Several large jackfruits that I saw in a shop. They are quite big.

Figure 3: Jackfruits for sale

I asked my friends to buy one jackfruit too (was kidding). They declined and had no intention of carrying something that weighed 15 kg. One of them had earlier boasted that he could carry 70 kg of grass on his head in his village during his childhood. I poked fun at him for refusing to carry a 15 kg jackfruit now. We visited other shops too. One of friends inquired about a bottle of honey, which according to the shopkeeper was "natural" and not purified and was from these very hills. She bought it. Also some bannanas grown in Sirumalai.

We started our journey back. I carried the massive jackfruit in my shoulders, afraid to spoil my trekking bag. However, after a while, it was too tiresome and I put it inside my bag with some difficulty (it was quite big for the bag). We took a bus from Sirumalai to Dindugal. In Dindugal, we had a big meal. We hadn't eaten our lunch as we had decided against eating in Sirumali because the hotels there didn't seem good. After that, we travelled back to Trichy.

The next day, I decided to eat the jackfruit. I cut it open with a knife. It looked deliciously ripe yellow. I tasted it. It was heavens! It had an extremely sweet honey like taste. I have never eaten a delicious jackfruit like that before. In fact it was the best fruit that I've ever eaten until this point. (Imam Pasand mango approaches its quality though). The fruit was quite unusual too – its individual fruits were smaller than other jacfruits' and its seeds were more elongated than other jackfruits that I've seen. Looking up on the internet, it looks like these jackfruits from Sirumalai are quite popular. I shared this jackfruit with my friend who had recommended me to buy it in the first place. Also with my other friends in hostel and my college laboratory. They liked it.

Jackfruit cut open. Shows small but delicious and yellow colored individual fruits.

Figure 4: Look at that delicious jackfruit!
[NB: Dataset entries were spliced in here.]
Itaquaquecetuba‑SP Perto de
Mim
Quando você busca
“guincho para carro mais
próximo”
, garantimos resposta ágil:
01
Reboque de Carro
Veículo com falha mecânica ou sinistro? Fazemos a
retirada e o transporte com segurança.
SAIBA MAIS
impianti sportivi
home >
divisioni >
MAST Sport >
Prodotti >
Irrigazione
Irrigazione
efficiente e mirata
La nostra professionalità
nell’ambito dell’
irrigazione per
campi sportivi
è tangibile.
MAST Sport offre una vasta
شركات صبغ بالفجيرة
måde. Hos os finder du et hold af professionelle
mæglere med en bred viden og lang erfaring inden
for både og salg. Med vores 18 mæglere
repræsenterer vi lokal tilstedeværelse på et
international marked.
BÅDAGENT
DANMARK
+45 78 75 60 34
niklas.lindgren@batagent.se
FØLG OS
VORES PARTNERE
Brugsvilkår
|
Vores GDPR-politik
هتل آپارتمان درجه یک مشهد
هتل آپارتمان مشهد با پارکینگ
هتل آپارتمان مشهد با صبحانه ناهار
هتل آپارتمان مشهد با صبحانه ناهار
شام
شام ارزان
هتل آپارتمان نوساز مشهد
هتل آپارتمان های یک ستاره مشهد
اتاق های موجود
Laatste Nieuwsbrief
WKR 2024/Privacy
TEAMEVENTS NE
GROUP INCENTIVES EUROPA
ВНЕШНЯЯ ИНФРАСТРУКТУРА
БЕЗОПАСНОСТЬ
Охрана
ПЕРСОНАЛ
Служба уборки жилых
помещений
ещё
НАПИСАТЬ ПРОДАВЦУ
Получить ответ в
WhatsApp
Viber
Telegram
Writing this post made me emotional for quite a few reasons. One of the reasons was that I was looking back at the times there wasn't a coronavirus pandemic and I was free to travel anywhere. Also that was a time – a short period of about an year during which I had friends who made me feel wonderful. Also that fact that I am no longer friends with this person after her marriage. Also I was listening to a very good pan flute music by Leo Rojas when writing this post.